Benoît Coquard et Yaëlle Amsellem-Mainguy nous offrent un regard sociologique sur la jeunesse rurale
Benoît Coquard et Yaëlle Amsellem-Mainguy sont sociologues, le premier a travaillé sur les populations rurales, la seconde a publié différents ouvrages sur la jeunesse. Ce jeudi à Citéphilo, ils sont venus nous présenter leur livre respectif et nous expliquer la démarche de leurs enquêtes sociologiques sur la jeunesse rurale.
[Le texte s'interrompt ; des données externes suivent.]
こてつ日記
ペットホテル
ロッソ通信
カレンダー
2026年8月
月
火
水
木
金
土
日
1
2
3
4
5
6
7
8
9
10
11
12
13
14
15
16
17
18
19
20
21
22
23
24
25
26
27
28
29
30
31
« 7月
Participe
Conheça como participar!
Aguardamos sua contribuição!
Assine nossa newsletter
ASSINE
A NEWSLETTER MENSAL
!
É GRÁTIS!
Benoît Coquard a publié, en 2019, Ceux qui restent : faire sa vie dans les campagnes en déclin. Ce livre est le fruit d’une enquête sociologique immersive de long cours, entre 2010 et 2018, dans le Grand Est, sa région natale. Il a pu rencontrer plus de 200 jeunes qui n’ont pas quittés leurs villages, nouer des relations avec eux, faire partie de leur « bande de potes ». Benoît Coquard veut apporter une nouvelle vision de la ruralité, en opposition à la théorie très médiatisée de la « France périphérique » de Guilluy. Il parle de la campagne en déclin, déclin économique mais qui ne perd pas sa sociabilité. Les jeunes ruraux ne se disent pas invisibles ou exclus de la société, ils se reposent sur des modèles de réussite locaux : leur réussite sociale repose sur leur réputation locale. Cette réputation est culturelle, elle ne repose pas sur la réussite scolaire, sur le diplôme mais sur leur notabilité gagnée grâce à leur travail ou à leurs relations. Ils vivent dans un milieu très concurrentiel (car restreint), où ils se connaissent tous, leur réussite dépend alors de leur « bande de pote », les proches qui leur permettent de trouver un travail, une compagne…
Yaëlle Amsellem-Mainguy publie en 2021 Les filles du coin – Vivre et grandir en milieu rural. Son enquête s’est déroulée entre 2019 et 2020, dans quatre zones rurales : à Crozon, dans les Ardennes, dans le massif de la Chartreuse et dans les Deux-Sèvres. La sociologue s’est penchée sur les jeunes femmes de la campagne, les invisibles parmi les invisibles. Elle réalise une enquête en immersion, pour comprendre les relations et la position sociale de ces filles du coin. Elles aussi, elles critiquent la réussite « à la citadine ». Leur modèle de réussite sociale se fait grâce à l’effet de notabilité. Pour trouver un boulot, seul le patronyme compte, pas les diplômes. Yaëlle Amsellem-Mainguy présente une vision peu optimiste de la jeunesse quant aux discriminations sexuelles. Elle raconte l’omerta autour des violences sexistes et sexuelles à laquelle les filles sont contraintes, sans quoi elles perdent leur réputation et tout avenir professionnel ou relationnel.
La jeunesse rurale qui nous est présentée est socialement hiérarchisée : certains, les plus pauvres, sont exclus des cercles de sociabilité. Ces jeunes ne se sentent pas politisés, ils s’abstiennent en majorité et ceux qui votent sont souvent séduits par le RN. Benoît Coquard explique ce vote, non pas par les positions de Mme Le Pen sur l’islamisation ou l’immigration, mais par le discours sur le conflit social en France. Le RN est souvent qualifié comme le plus légitime pour parler d’eux.